Not what I wanted to do this morning, but when I saw a fellow sociologist Tweet about a New York Times story on “How to Buy a Gun in 15 Countries,” I couldn’t help myself. According to the Times, “Many Americans can buy a gun in less than an hour. In some countries, the process takes months. Here are the basic steps for how most people buy a gun in 15 of them.”The implication is that adding more steps and required approvals to the process of buying a gun ("Be more like Europe!"). The problem is that it doesn't. Looking at the homicide rates in other countries vs. how many steps and approvals are required to buy a gun shows no correlation.
The red dots are the data points for each country and while a "best fit" line has been plotted, the bit is very poor.
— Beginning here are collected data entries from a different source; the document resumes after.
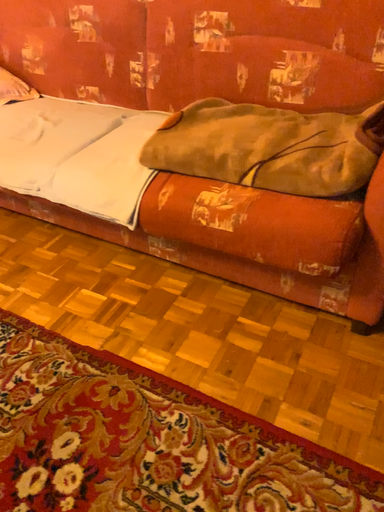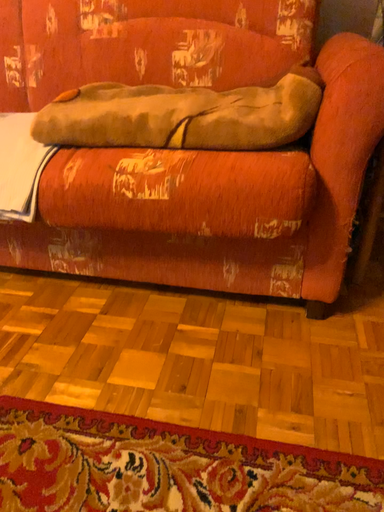 Question: How did the camera likely rotate when shooting the video?

Choices:
 (A) rotated upward
 (B) rotated downward

Answer: (A) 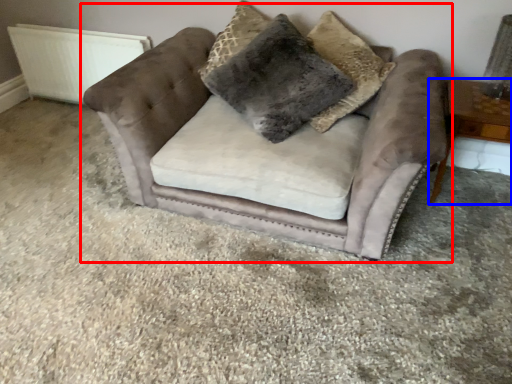 Question: Which object appears closest to the camera in this image, chair (highlighted by a red box) or table (highlighted by a blue box)?

Choices:
 (A) chair
 (B) table

Answer: (A) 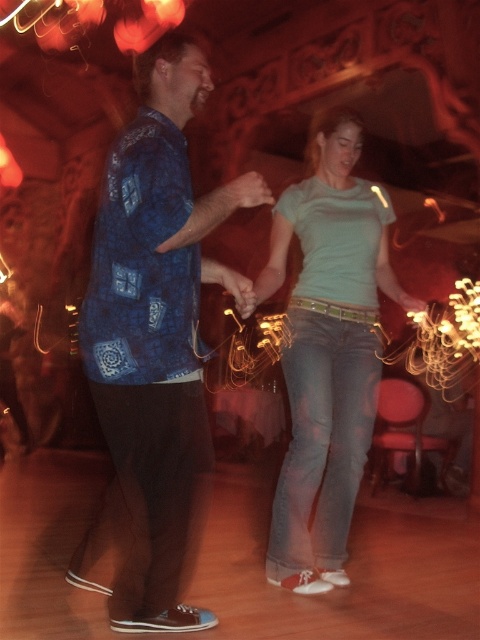 In the scene shown: You are a photographer trying to capture the dancers in the scene. The blue printed shirt at center and the light blue denim jeans at center are part of the same person. Which direction should you pan your camera to focus on the jeans?

The blue printed shirt at center is to the left of light blue denim jeans at center, so you should pan your camera to the right to focus on the jeans.

What are the coordinates of the blue printed shirt at center?

The blue printed shirt at center is located at point (153, 348). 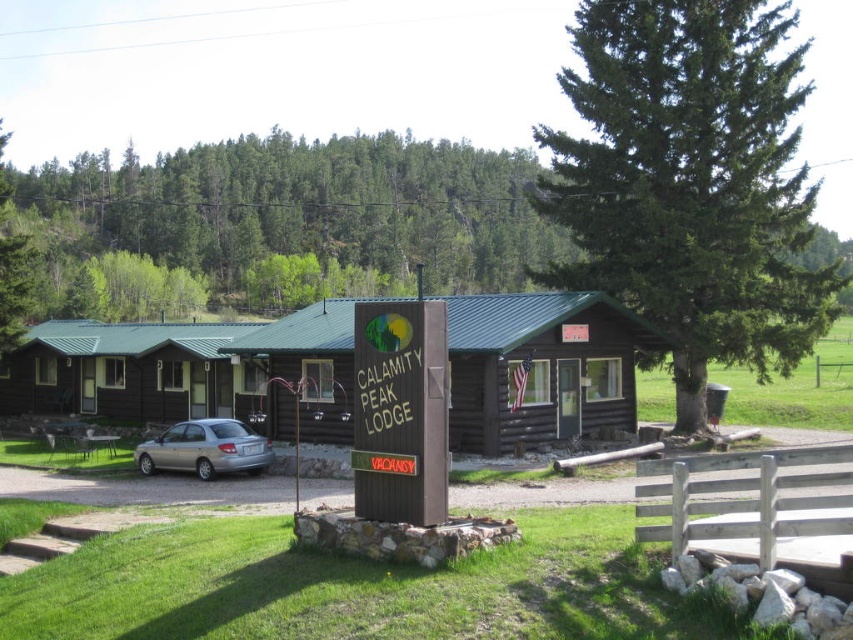 You are standing in front of the Calamity Peak Lodge and want to take a photo of both the green coniferous tree at center and the brown log cabin at left. Which object should you position to your left side to include both in the frame?

To include both the green coniferous tree at center and the brown log cabin at left in the frame, position the brown log cabin at left to your left side since it is to the left of the green coniferous tree at center.

You are standing at the entrance of the Calamity Peak Lodge and notice a green coniferous tree at center. Can you determine its exact position relative to the entrance?

The green coniferous tree at center is located at point coordinates of (691,182). This means the tree is positioned slightly to the left and lower portion of the entrance area relative to the overall image frame.

You are a guest arriving at Calamity Peak Lodge and need to park your car. You see the satin silver sedan at lower left and the brown wooden picnic table at lower left. Which object is closer to the entrance of the lodge?

The satin silver sedan at lower left is located above the brown wooden picnic table at lower left, meaning it is closer to the entrance of the lodge since it is positioned higher in the image. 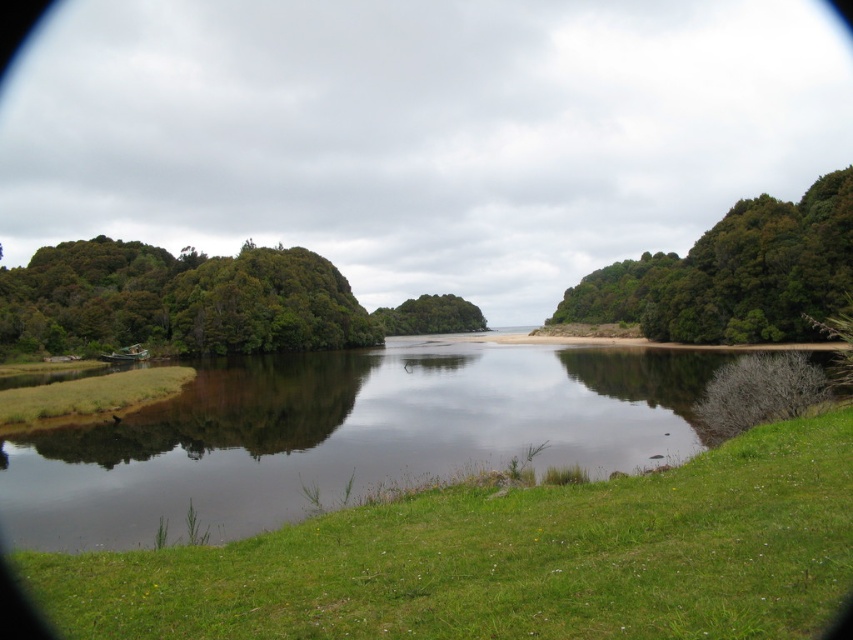 Question: Can you confirm if green grassy river at center is positioned above green leafy tree at center?

Choices:
 (A) no
 (B) yes

Answer: (A)

Question: Estimate the real-world distances between objects in this image. Which object is farther from the green leafy trees at left?

Choices:
 (A) green leafy tree at center
 (B) green grassy river at center

Answer: (B)

Question: Observing the image, what is the correct spatial positioning of green leafy tree at upper right in reference to green leafy tree at center?

Choices:
 (A) above
 (B) below

Answer: (A)

Question: Which point is farther to the camera?

Choices:
 (A) click(x=805, y=321)
 (B) click(x=0, y=339)

Answer: (B)

Question: Which object is closer to the camera taking this photo?

Choices:
 (A) green leafy trees at left
 (B) green grassy river at center
 (C) green leafy tree at upper right
 (D) green leafy tree at center

Answer: (B)

Question: Can you confirm if green grassy river at center is positioned to the left of green leafy tree at upper right?

Choices:
 (A) yes
 (B) no

Answer: (A) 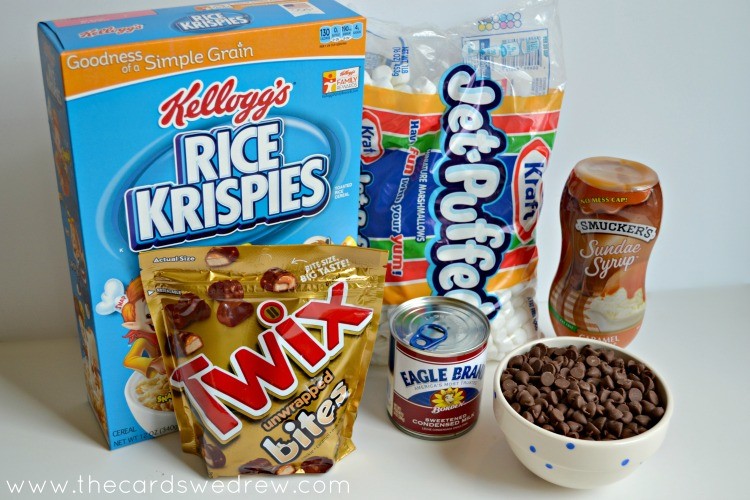 Find the location of a particular element. The width and height of the screenshot is (750, 500). box is located at coordinates (130, 147). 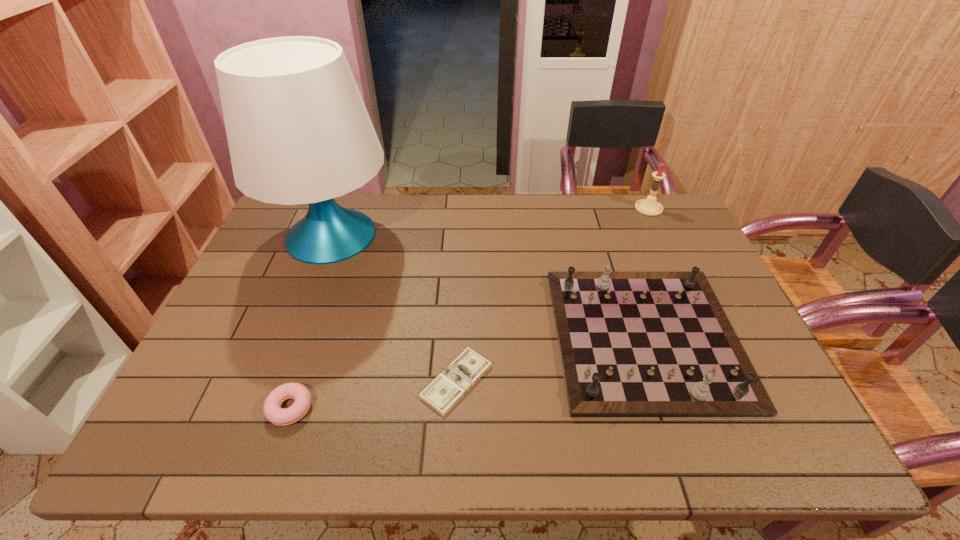 Locate an element on the screen. The height and width of the screenshot is (540, 960). table lamp located in the far edge section of the desktop is located at coordinates (298, 131).

Where is `candle that is positioned at the far edge`? The image size is (960, 540). candle that is positioned at the far edge is located at coordinates (650, 207).

This screenshot has height=540, width=960. Find the location of `object present at the near edge`. object present at the near edge is located at coordinates (273, 412).

Where is `object situated at the left edge`? Image resolution: width=960 pixels, height=540 pixels. object situated at the left edge is located at coordinates (298, 131).

Find the location of a particular element. candle at the right edge is located at coordinates pos(650,207).

Find the location of a particular element. This screenshot has width=960, height=540. chessboard located at the right edge is located at coordinates (632, 344).

Identify the location of object that is at the far left corner. (298, 131).

Find the location of a particular element. The height and width of the screenshot is (540, 960). object that is at the far right corner is located at coordinates (650, 207).

The width and height of the screenshot is (960, 540). Identify the location of free spot at the far edge of the desktop. (562, 221).

In order to click on free space at the near edge of the desktop in this screenshot , I will do `click(396, 417)`.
The "R2" value in the upper right is exceedingly low; normally you need R2 to be at least 0.5 for a valid correlation and mostly you want to see R2 > 0.7. This value is 0.071, meaning that there is basically no correlation at all between the data points.
Combining homicide and suicide rates, the closest countries to the USA (2 steps, 14.58 combined rate) are Austria (8 steps, 12.61 rate) and Yemen (2 steps, 16.67 rate).
Summing up: The New York Times says that we need to have more restrictions and permission steps to buy a gun ("Be more like Europe!") when this would have precisely ZERO effect on the homicide or suicide rates compared to Europe. In other words, it's just another comfortably smug northeasterner blabbering nonsense about a topic he knows nothing about.